18h35 Délibération 11, suite. Philippe San Marco est prostré sur sa chaise, la tête entre les mains. Sabine Bernasconi se recoiffe, puis recommence à invectiver Patrick Mennucci. Le socialiste hausse de nouveau la voix, ce qui n’est définitivement pas nécessaire, sort une nouvelle saillie douteuse : « Allez raconter vos salades à Disney ! » Le conseil vire foire d’empoigne, devient inaudible. Le public, principalement des représentants des CIQ (ceci explique cela), reste sans réaction.

18h42 Sabine Bernasconi balance sa tête, continue de pester : « C’est incroyable, c’est une honte ! » Patrick Mennucci prévient : « le Ravi est là, vous aurez “le Ravi de plâtre” ! » L’UMP impassible, malgré le risque : « Jean-Claude Gaudin nous a donné un rapport à voter, vous ne pouvez pas proposer d’amendement ! Nous ne prendrons pas part au vote. » Philippe San Marco sort de son apathie : « Je vote pour l’amendement ! » Limpide ?

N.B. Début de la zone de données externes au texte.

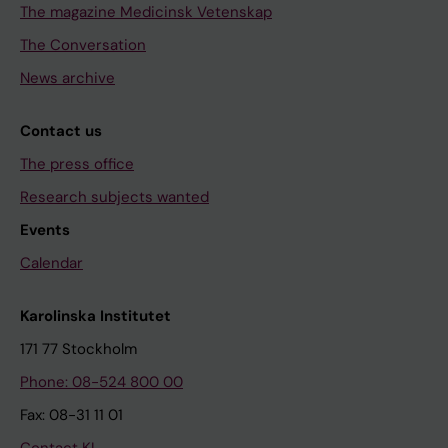
The magazine Medicinsk Vetenskap
The Conversation
News archive
Contact us
The press office
Research subjects wanted
Events
Calendar
Karolinska Institutet
171 77 Stockholm
Phone: 08-524 800 00
Fax: 08-31 11 01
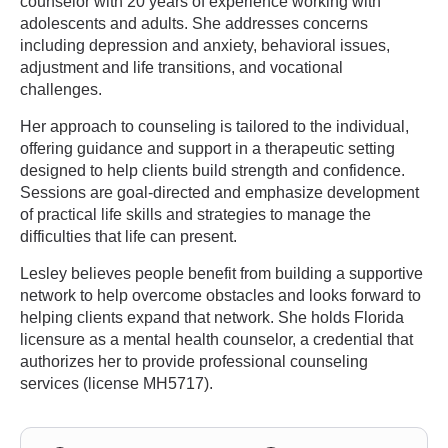
counselor with 20 years of experience working with
adolescents and adults. She addresses concerns
including depression and anxiety, behavioral issues,
adjustment and life transitions, and vocational
challenges.
Her approach to counseling is tailored to the individual,
offering guidance and support in a therapeutic setting
designed to help clients build strength and confidence.
Sessions are goal-directed and emphasize development
of practical life skills and strategies to manage the
difficulties that life can present.
Lesley believes people benefit from building a supportive
network to help overcome obstacles and looks forward to
helping clients expand that network. She holds Florida
licensure as a mental health counselor, a credential that
authorizes her to provide professional counseling
services (license MH5717).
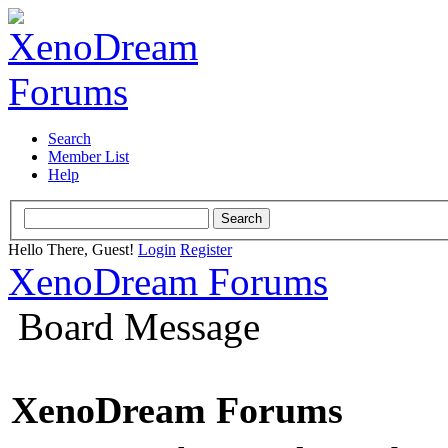
Search
Member List
Help
Hello There, Guest!
Login
Register
XenoDream Forums
Board Message
XenoDream Forums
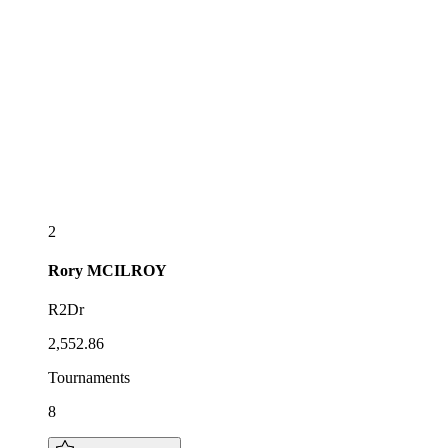
2
Rory
MCILROY
R2Dr
2,552.86
Tournaments
8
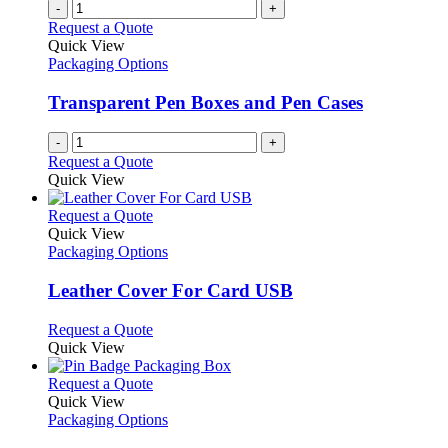
-
+
Request a Quote
Quick View
Packaging Options
Transparent Pen Boxes and Pen Cases
-
+
Request a Quote
Quick View
This
Request a Quote
product
Quick View
has
Packaging Options
multiple
variants.
Leather Cover For Card USB
The
options
This
Request a Quote
may
product
Quick View
be
has
chosen
multiple
This
Request a Quote
on
variants.
product
Quick View
the
The
has
Packaging Options
product
options
multiple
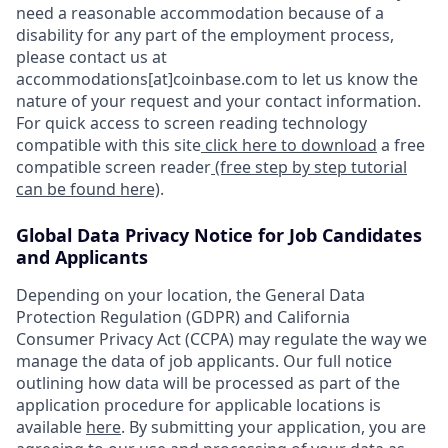
need a reasonable accommodation because of a
disability for any part of the employment process,
please contact us at
accommodations[at]coinbase.com to let us know the
nature of your request and your contact information.
For quick access to screen reading technology
compatible with this site
click here to download
a free
compatible screen reader
(free step by step tutorial
can be found here)
.
Global Data Privacy Notice for Job Candidates
and Applicants
Depending on your location, the General Data
Protection Regulation (GDPR) and California
Consumer Privacy Act (CCPA) may regulate the way we
manage the data of job applicants. Our full notice
outlining how data will be processed as part of the
application procedure for applicable locations is
available
here
. By submitting your application, you are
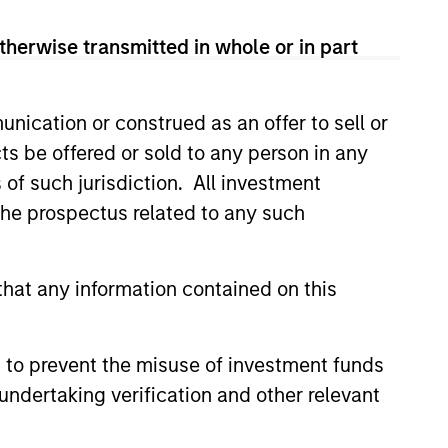
therwise transmitted in whole or in part
nication or construed as an offer to sell or
ts be offered or sold to any person in any
s of such jurisdiction. All investment
 the prospectus related to any such
hat any information contained on this
ORNER
rred Lines Between
and Value Create an
 to prevent the misuse of investment funds
ent Opportunity
undertaking verification and other relevant
 Value managers are
 more now than they have in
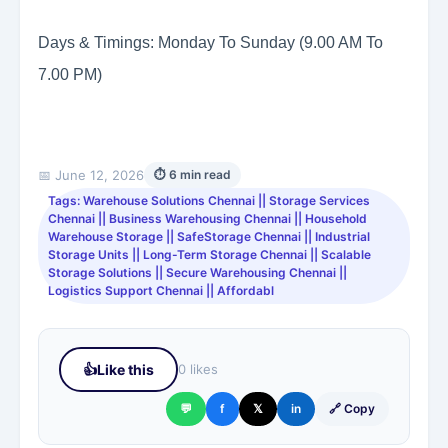
Days & Timings: Monday To Sunday (9.00 AM To
7.00 PM)
📅 June 12, 2026
⏱ 6 min read
Tags: Warehouse Solutions Chennai || Storage Services
Chennai || Business Warehousing Chennai || Household
Warehouse Storage || SafeStorage Chennai || Industrial
Storage Units || Long-Term Storage Chennai || Scalable
Storage Solutions || Secure Warehousing Chennai ||
Logistics Support Chennai || Affordabl
👍
Like this
0 likes
💬
f
𝕏
in
🔗 Copy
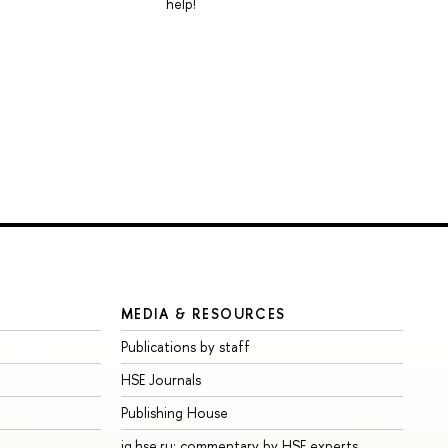
help!
MEDIA & RESOURCES
Publications by staff
HSE Journals
Publishing House
iq.hse.ru: commentary by HSE experts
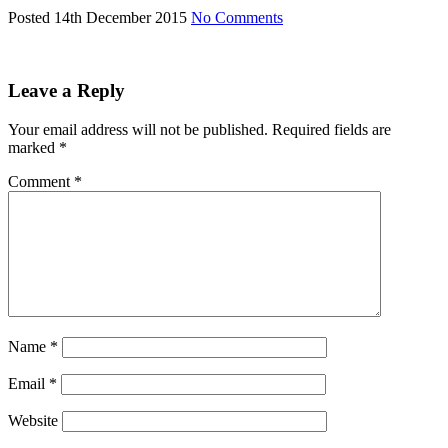
Posted 14th December 2015
No Comments
Leave a Reply
Your email address will not be published.
Required fields are
marked
*
Comment
*
Name
*
Email
*
Website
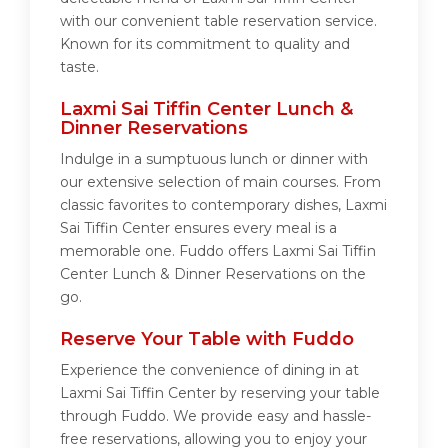
with our convenient table reservation service.
Known for its commitment to quality and
taste.
Laxmi Sai Tiffin Center Lunch &
Dinner Reservations
Indulge in a sumptuous lunch or dinner with
our extensive selection of main courses. From
classic favorites to contemporary dishes, Laxmi
Sai Tiffin Center ensures every meal is a
memorable one. Fuddo offers Laxmi Sai Tiffin
Center Lunch & Dinner Reservations on the
go.
Reserve Your Table with Fuddo
Experience the convenience of dining in at
Laxmi Sai Tiffin Center by reserving your table
through Fuddo. We provide easy and hassle-
free reservations, allowing you to enjoy your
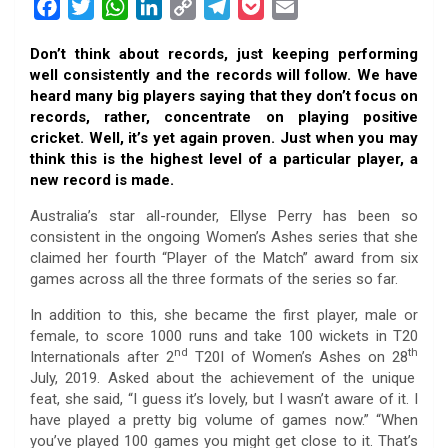
F
T
W
L
C
T
P
E
a
w
h
i
o
e
o
m
Don’t think about records, just keeping performing
c
i
a
n
p
l
c
a
well consistently and the records will follow. We have
e
t
t
k
y
e
k
i
heard many big players saying that they don’t focus on
b
t
s
e
L
g
e
l
records, rather, concentrate on playing positive
o
e
A
d
i
r
t
cricket. Well, it’s yet again proven. Just when you may
think this is the highest level of a particular player, a
o
r
p
I
n
a
new record is made.
k
p
n
k
m
Australia’s star all-rounder, Ellyse Perry has been so
consistent in the ongoing Women’s Ashes series that she
claimed her fourth “Player of the Match” award from six
games across all the three formats of the series so far.
In addition to this, she became the first player, male or
female, to score 1000 runs and take 100 wickets in T20
nd
th
Internationals after 2
T20I of Women’s Ashes on 28
July, 2019. Asked about the achievement of the unique
feat, she said, “I guess it’s lovely, but I wasn’t aware of it. I
have played a pretty big volume of games now.” “When
you’ve played 100 games you might get close to it. That’s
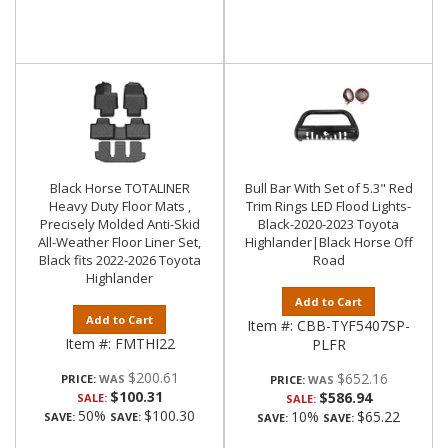
Black Horse TOTALINER
Bull Bar With Set of 5.3" Red
Heavy Duty Floor Mats ,
Trim Rings LED Flood Lights-
Precisely Molded Anti-Skid
Black-2020-2023 Toyota
All-Weather Floor Liner Set,
Highlander|Black Horse Off
Black fits 2022-2026 Toyota
Road
Highlander
Add to Cart
Add to Cart
Item #:
CBB-TYF5407SP-
Item #:
FMTHI22
PLFR
$200.61
$652.16
PRICE:
PRICE:
$100.31
$586.94
SALE:
SALE:
50%
$100.30
10%
$65.22
SAVE:
SAVE:
SAVE:
SAVE:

18h48 Les dernières délibérations défilent. Philippe San Marco consulte son portable, Patrick Mennucci est enfoncé dans son fauteuil de ministre, Sabine Bernasconi, qui ne décolère pas, fouille frénétiquement dans son sac en s’en prenant à Gérard Chenoz.

18h52 Patrick Mennucci vient de lever la séance de sa grosse voix chantante. À la sortie du conseil, Sabine Bernasconi est toujours aussi remontée et redit le fond de sa pensée à un Christophe Lorenzi indifférent. Mais poli.